REQUIRED WORK: Output, exactly as written, the lines below starting at the line containing "Acorn Soup and Monkey Around: Set of 2" and ending at the line containing "Society of Plastics". Drop the pictures and keep both end lines.

Data entries
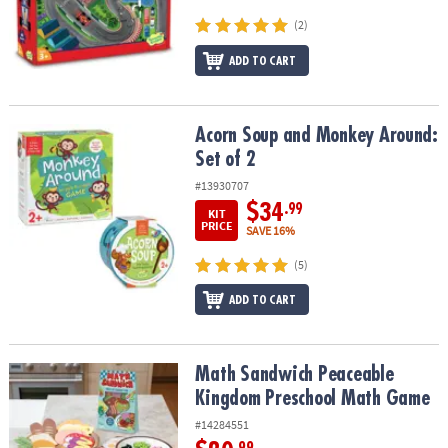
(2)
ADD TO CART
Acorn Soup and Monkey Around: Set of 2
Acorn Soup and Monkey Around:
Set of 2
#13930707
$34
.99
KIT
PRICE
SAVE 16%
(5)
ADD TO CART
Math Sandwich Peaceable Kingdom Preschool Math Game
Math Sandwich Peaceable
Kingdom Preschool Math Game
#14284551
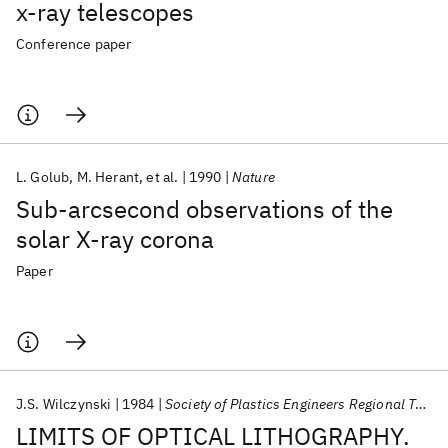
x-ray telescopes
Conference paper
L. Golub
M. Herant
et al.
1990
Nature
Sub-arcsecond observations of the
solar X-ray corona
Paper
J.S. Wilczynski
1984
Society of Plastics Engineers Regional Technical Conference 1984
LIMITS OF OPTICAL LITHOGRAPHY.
---
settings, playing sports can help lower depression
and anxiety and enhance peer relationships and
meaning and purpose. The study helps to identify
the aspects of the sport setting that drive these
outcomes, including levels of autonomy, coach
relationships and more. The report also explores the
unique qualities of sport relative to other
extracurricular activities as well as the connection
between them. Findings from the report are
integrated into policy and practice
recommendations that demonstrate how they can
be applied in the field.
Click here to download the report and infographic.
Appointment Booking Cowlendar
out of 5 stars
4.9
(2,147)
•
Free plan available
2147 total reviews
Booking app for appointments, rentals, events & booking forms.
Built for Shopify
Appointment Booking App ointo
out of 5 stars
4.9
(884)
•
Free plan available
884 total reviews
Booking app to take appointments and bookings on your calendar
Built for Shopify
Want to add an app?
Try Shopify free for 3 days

TASK RESULT:
Acorn Soup and Monkey Around: Set of 2
Acorn Soup and Monkey Around:
Set of 2
#13930707
$34
.99
KIT
PRICE
SAVE 16%
(5)
ADD TO CART
Math Sandwich Peaceable Kingdom Preschool Math Game
Math Sandwich Peaceable
Kingdom Preschool Math Game
#14284551
x-ray telescopes
Conference paper
L. Golub
M. Herant
et al.
1990
Nature
Sub-arcsecond observations of the
solar X-ray corona
Paper
J.S. Wilczynski
1984
Society of Plastics Engineers Regional Technical Conference 1984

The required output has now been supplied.